The differences between the most and least productive companies can be startlingly high. By one estimate, in the U.S. alone the most productive firms in a sector can be more than two to four times more cost-effective than the least productive ones. Given the size of those discrepancies, any expansion of trade or innovation that makes it possible to replace less efficient producers could help a sector economize a significant part of its production costs.

Before their free-trade agreement, U.S. firms on average were more productive than Canadian firms. Fully opening up trade boosted productivity in the Canadian manufacturing sector by 8.4% in a short period of time, due mostly to selecting for more efficient companies and reallocating more production to them.

Thinking of my own activities — writing, teaching and making videos — I can see that some people in the sector are at least 10 times productive than others. If some of us end up replaced by generative AI, it will most likely be the less productive creators.

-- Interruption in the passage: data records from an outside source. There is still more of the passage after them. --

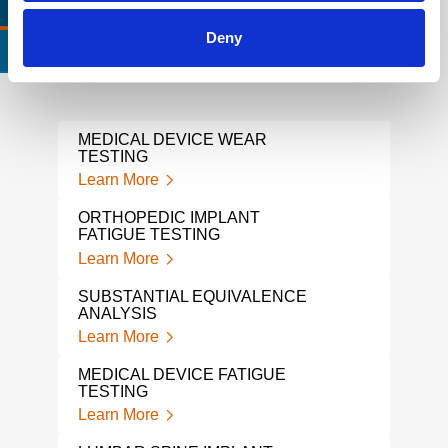
RELEVANT LINKS
LOCATIONS
Deny
CERTIFICATIONS & STANDARDS
MEDICAL DEVICE WEAR
FDA
TESTING
SER
Learn More
Lear
ORTHOPEDIC IMPLANT
FDA 
FATIGUE TESTING
EXP
Learn More
Lear
SUBSTANTIAL EQUIVALENCE
HIP 
ANALYSIS
Lear
Learn More
SHO
MEDICAL DEVICE FATIGUE
Lear
TESTING
Learn More
CRAN
DEN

You might wonder how more and less productive creators can coexist, offering the same kinds of goods and services. The answer is that it is hard for superior firms to take away all of the business of inferior ones. Not all goods and services scale easily, and more productive companies can be constrained by talent or a desire to maintain focus. There is also inertia, and many commercial relationships persist because of personal connections. Less productive firms do not vanish simply because of a new innovation or competitor.

One underappreciated benefit of free trade is that it helps put less efficient producers out of business. American productivity is doing so well in part because the U.S. has let foreign competitors discipline domestic markets and companies. That’s one reason Donald Trump’s proposed hike in tariffs is such a bad idea, despite JD Vance’s insistence to the contrary. Freer trade can help save on costs.

Productivity differentials across firms help explain other aspects of modern economies as well. Almost four decades ago, Robert Solow famously remarked that you see computers everywhere but in the productivity statistics. Why might that have been? Well, computers could do a lot of the routine office work otherwise done by mid-tier white-collar workers. Just compare using basic office software with putting actual files into file cabinets. Yet not all companies made the transition to software smoothly, and sometimes bankruptcy or a merger was required to enforce the switch to new technologies. These processes can take years and may require a new generation of leadership.

Some parts of an economy may remain relatively unaffected by competitive pressures. Nonprofits, for example, often do not face direct profit and loss constraints, and many of them may hold substantial endowments or receive regular donations from supporters who do not monitor quality closely. It is also difficult for competition to pare back cost burdens imposed by government. So the larger its public and nonprofit sectors, the longer it may take for an economy to become more efficient.

There is a converse worry about efficiency changing an economy too quickly — such as the current panic in some quarters over the speed of change that AI might bring.

What I see, however, is that a lot of institutions are unwilling or unable to adopt new, AI-intensive methods of doing business. Another year or two of prodding probably will not change that reality. Then, as AI becomes more important as a competitive edge, firms that do not deploy AI effectively will go out of business. This process could take 10 years or more, coming in fits and spurts, as has happened with most previous major technological innovations.

Overall, and understandably, business coverage tends to focus on innovation and success. But every economy also has a highly unproductive underbelly, which can persist for long periods of time. Not only do trade and innovation help the more efficient parts of an economy grow more quickly, they also help shrink the less efficient sectors — though not always as quickly as we might like.

Tyler Cowen is a professor of economics at George Mason University and host of the Marginal Revolution blog.